Tag: Cat

Conversation with my cat


I tape record this with no regrets

My cat has grown weary of my threats

In the weeks since the death of my wife

To take a shotgun and end my life.

Just do it, he says, you’ve got eight more.

Are you nuts! I have one, no encore.

Are you telling me, says this feline,

That the Cat God gave us creatures nine

And your God grants y’all a measly one.

Bet your ass, I say, feeling undone.

Well, well, well, the cat says with a smirk

That must drive you biped dudes berserk,

Humanity’s fate is woebegone

Just one lousy life, the cat goes on

And yet a turtle, say, has no fears

He can crawl and crawl a hundred years,

And you can’t even kill a cockroach!

I am aware I begin to broach.

But then the cat turns to creation:

You believe in reincarnation?

I don’t know, why do you ask me that?

Believe, dude, and come back as a cat.

It’s not up to me you mad crackpot!

Screw it, says the cat, give it a shot,

I’ll personally contact the Cat God

And put in a good word, you ol’ sod.

Go ahead, the cat adds, grab the gun—

Hey, fill my food dish before you’re done.
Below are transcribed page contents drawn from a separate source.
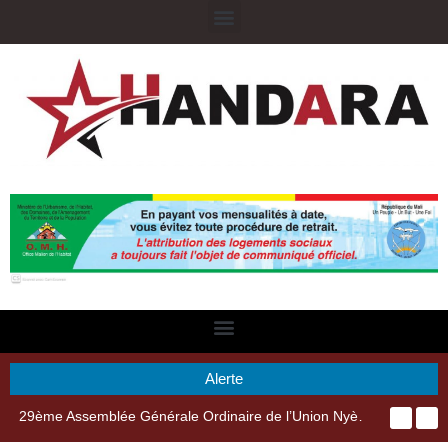
Alerte
29ème Assemblée Générale Ordinaire de l’Union Nyèsigiso : L’encours total des dépôts des membres passé de 18 milliards en 2024 à 21 milliards en 2025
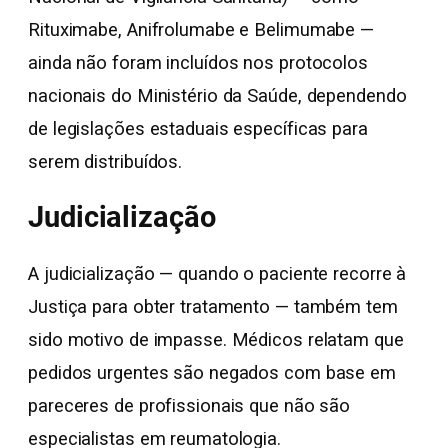
Rituximabe, Anifrolumabe e Belimumabe —
ainda não foram incluídos nos protocolos
nacionais do Ministério da Saúde, dependendo
de legislações estaduais específicas para
serem distribuídos.
Judicialização
A judicialização — quando o paciente recorre à
Justiça para obter tratamento — também tem
sido motivo de impasse. Médicos relatam que
pedidos urgentes são negados com base em
pareceres de profissionais que não são
especialistas em reumatologia.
So I fill the cat’s dish and go backstage

Plug in a shell and grab the 12-gauge—

[Tape abruptly ends]

Of cats and the dead

I don’t get out much anymore. I stay inside with the cat. I myself am turning into a cat. I eat like the cat — cold salmon on a small plate; I sleep like the cat — frequently, and in various chairs. There is one major difference between us — she can’t type, therefore wastes no time at it.

The cat looks out the Miami Beach window at the blinding white sky. Pelicans fly in formation — nature’s own squadron, one bird taking the lead, ten others fanned out behind him. Here’s another difference between the cat and I — I know that far-away objects are bigger than they appear; the cat thinks the pelicans are about the size of budgerigars.
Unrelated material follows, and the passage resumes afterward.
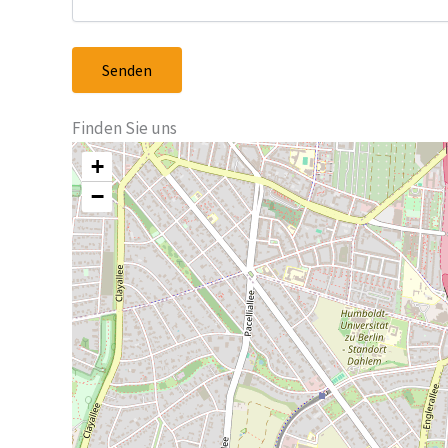
Finden Sie uns
+
−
I’m running out of time if I intend to write my magnum opus, that one book that will justify my lousy life. The age-old question is: Where to begin? Don’t give me that “at the beginning” routine. I hate stories that start: My earliest memory is when I was four, standing on the running board of my father’s old Ford, blah blah blah.

One should start at the end, if one only knew the end. Well, the end is death, of course, but we need to know the circumstances, the morbid details, the cause, the how and the why and the where — and most chillingly, the when.

If we all knew when, we’d live our lives a lot differently. Either that or we’d blow our brains out now and be done with it. A lot of people hate waiting. They’re impatient. And they especially hate waiting for a corned beef on rye with too much pain on it; or waiting for a lousy bowl of oblivion. The hell with it.

I know a lot of dead people. I don’t call them anymore. I used to dial A for Afterlife. Never an answer. Talking into a dead phone. I dialed O for Oblivion. Busy signal. Lines all tied up.

I shared this fact with the cat. She listened intently but I knew she wasn’t interested. She was thinking of a crunchy pelican the size of a budgerigar.